LISTED RECORDS:
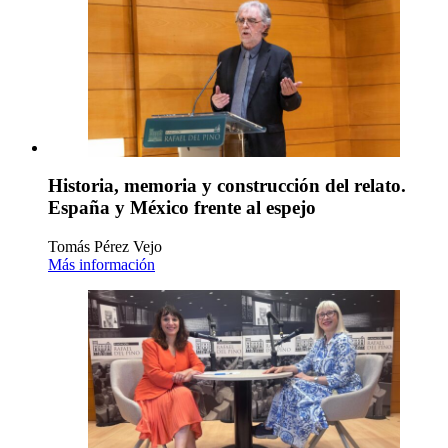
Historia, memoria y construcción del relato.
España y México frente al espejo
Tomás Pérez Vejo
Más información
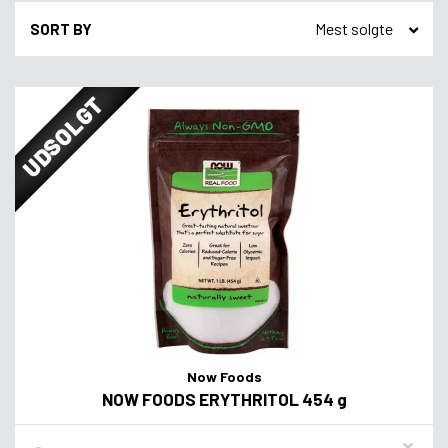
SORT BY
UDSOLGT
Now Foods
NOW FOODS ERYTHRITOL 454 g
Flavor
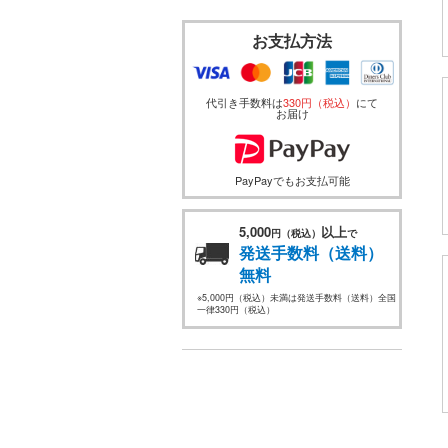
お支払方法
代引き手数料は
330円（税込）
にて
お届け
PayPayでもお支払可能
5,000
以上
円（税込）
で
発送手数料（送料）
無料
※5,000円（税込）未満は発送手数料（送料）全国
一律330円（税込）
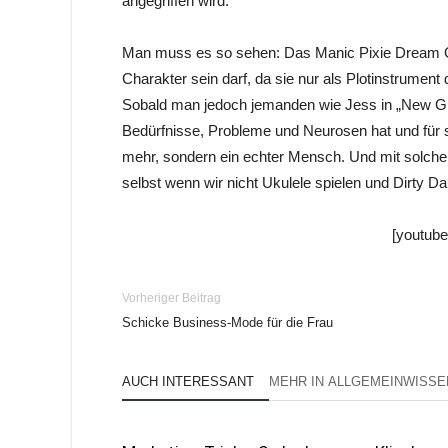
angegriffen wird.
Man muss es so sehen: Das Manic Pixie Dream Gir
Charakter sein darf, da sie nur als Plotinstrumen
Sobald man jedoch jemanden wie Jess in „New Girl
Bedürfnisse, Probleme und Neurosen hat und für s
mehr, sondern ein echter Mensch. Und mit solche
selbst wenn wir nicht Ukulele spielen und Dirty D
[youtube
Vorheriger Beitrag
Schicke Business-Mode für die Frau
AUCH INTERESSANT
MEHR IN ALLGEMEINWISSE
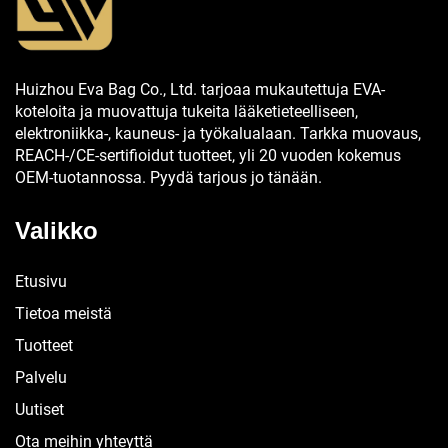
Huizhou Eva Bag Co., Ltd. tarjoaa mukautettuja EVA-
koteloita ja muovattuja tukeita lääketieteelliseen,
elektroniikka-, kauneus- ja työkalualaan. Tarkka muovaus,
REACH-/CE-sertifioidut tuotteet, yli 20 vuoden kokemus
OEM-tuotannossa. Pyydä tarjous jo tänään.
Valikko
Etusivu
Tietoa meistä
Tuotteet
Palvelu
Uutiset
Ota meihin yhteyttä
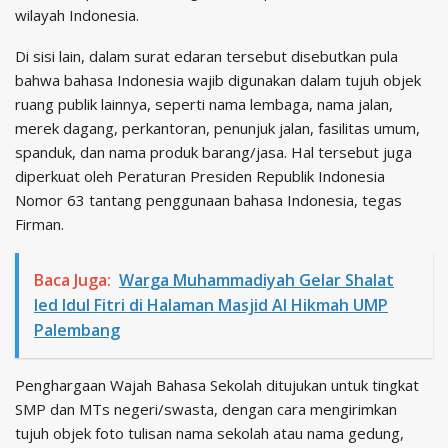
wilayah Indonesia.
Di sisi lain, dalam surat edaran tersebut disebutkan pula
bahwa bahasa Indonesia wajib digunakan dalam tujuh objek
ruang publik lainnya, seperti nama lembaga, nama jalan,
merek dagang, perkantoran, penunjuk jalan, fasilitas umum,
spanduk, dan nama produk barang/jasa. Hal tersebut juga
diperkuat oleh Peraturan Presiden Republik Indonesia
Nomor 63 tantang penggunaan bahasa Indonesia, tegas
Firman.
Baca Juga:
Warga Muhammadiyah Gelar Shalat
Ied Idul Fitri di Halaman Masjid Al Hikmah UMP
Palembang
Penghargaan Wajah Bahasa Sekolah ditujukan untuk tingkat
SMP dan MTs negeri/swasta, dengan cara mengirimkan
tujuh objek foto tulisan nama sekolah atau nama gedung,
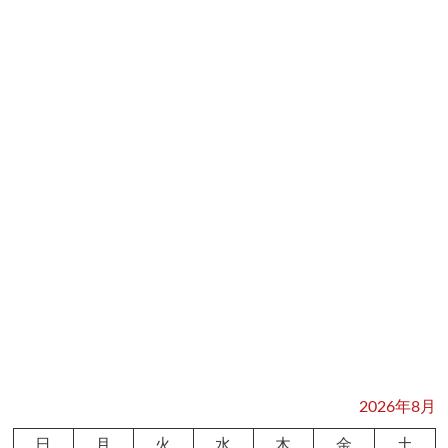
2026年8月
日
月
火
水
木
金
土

---

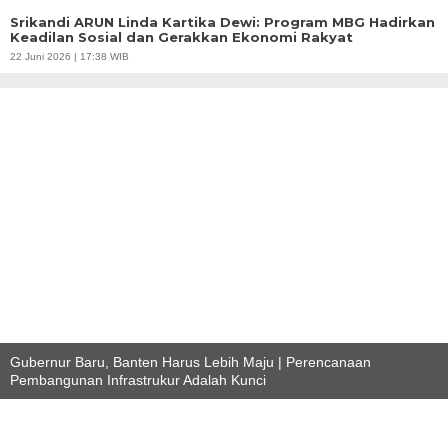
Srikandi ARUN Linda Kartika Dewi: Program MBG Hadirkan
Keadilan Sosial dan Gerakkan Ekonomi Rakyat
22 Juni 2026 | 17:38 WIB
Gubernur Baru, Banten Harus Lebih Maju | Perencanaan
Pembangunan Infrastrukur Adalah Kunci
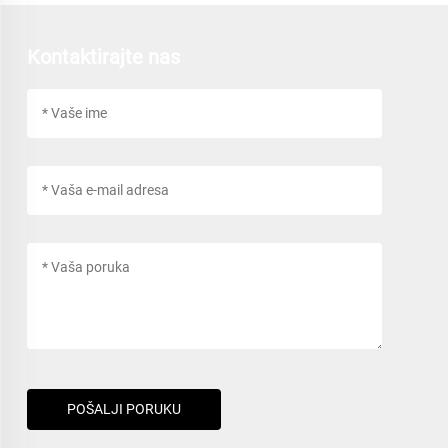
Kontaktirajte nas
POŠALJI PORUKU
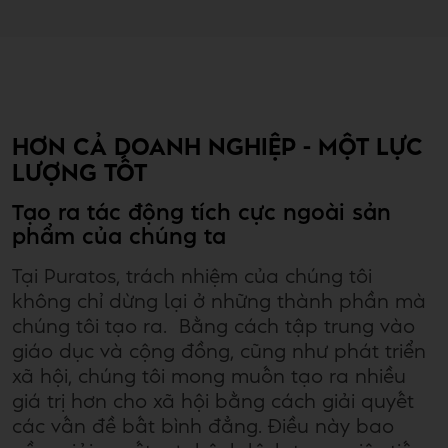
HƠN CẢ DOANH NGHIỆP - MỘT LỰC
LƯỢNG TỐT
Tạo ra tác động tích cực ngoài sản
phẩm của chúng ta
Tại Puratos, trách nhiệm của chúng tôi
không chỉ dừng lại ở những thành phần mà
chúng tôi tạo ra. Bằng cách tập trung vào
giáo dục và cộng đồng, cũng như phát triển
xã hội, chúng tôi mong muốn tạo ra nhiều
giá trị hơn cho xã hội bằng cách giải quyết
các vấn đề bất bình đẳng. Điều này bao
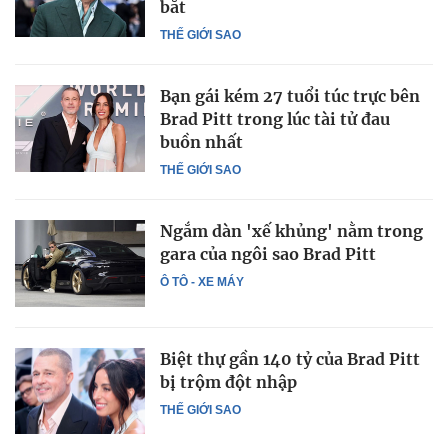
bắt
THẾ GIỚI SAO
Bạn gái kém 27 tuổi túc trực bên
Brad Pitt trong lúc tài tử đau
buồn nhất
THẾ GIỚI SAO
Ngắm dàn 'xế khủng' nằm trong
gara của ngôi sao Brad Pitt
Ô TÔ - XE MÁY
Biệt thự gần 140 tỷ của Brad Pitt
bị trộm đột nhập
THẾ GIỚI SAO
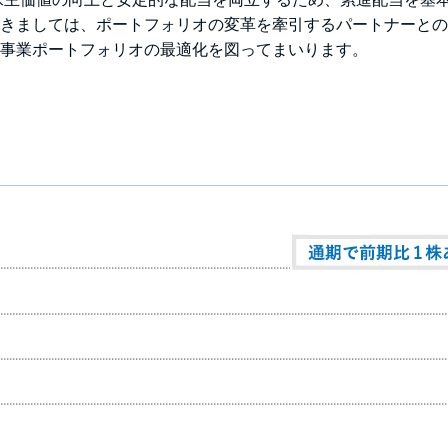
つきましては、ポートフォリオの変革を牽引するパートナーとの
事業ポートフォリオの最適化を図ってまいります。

* * *

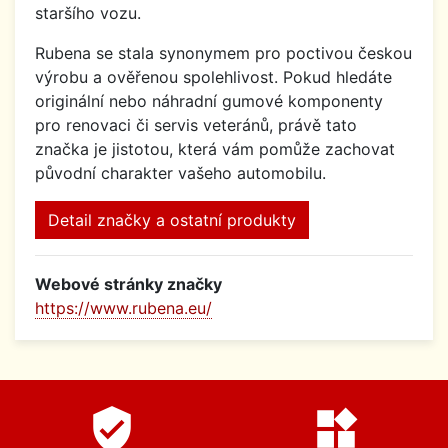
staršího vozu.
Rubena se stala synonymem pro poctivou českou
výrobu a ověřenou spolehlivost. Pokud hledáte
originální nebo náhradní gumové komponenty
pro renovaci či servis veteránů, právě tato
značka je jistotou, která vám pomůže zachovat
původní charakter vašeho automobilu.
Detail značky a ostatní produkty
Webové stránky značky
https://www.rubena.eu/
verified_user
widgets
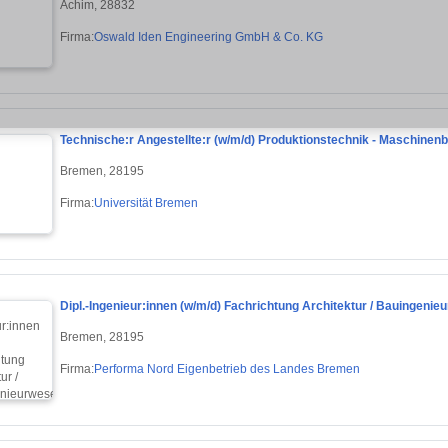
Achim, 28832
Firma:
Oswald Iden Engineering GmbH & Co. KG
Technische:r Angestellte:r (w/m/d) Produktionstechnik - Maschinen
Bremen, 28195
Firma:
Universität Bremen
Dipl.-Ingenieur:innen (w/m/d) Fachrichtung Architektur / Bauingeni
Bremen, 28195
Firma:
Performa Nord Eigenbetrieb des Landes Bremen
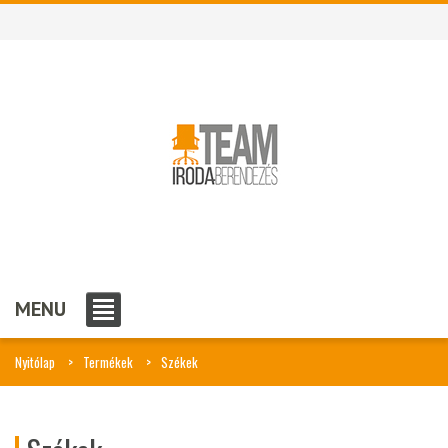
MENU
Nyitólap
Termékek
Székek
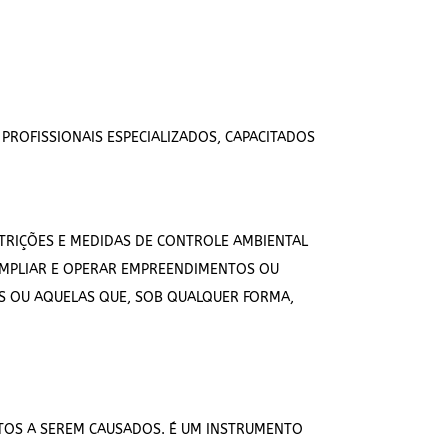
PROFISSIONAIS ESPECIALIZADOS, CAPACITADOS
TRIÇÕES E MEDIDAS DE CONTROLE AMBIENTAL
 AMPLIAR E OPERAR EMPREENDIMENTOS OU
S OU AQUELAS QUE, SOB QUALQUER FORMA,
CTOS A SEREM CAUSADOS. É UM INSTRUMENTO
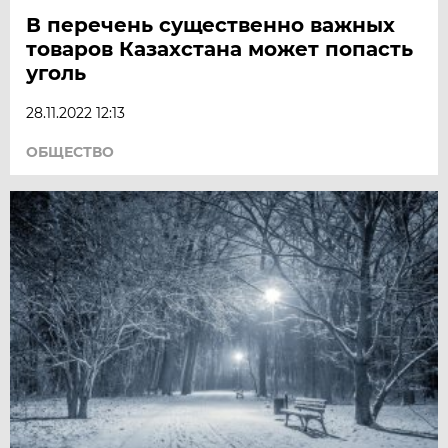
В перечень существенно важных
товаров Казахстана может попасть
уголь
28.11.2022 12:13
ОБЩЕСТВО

EXERCISE DIRECTIONS: Tally of lines with the word "objek": work out how many lines in the records hold it, and give that number only.

ANSWER TO THIS TASK: 2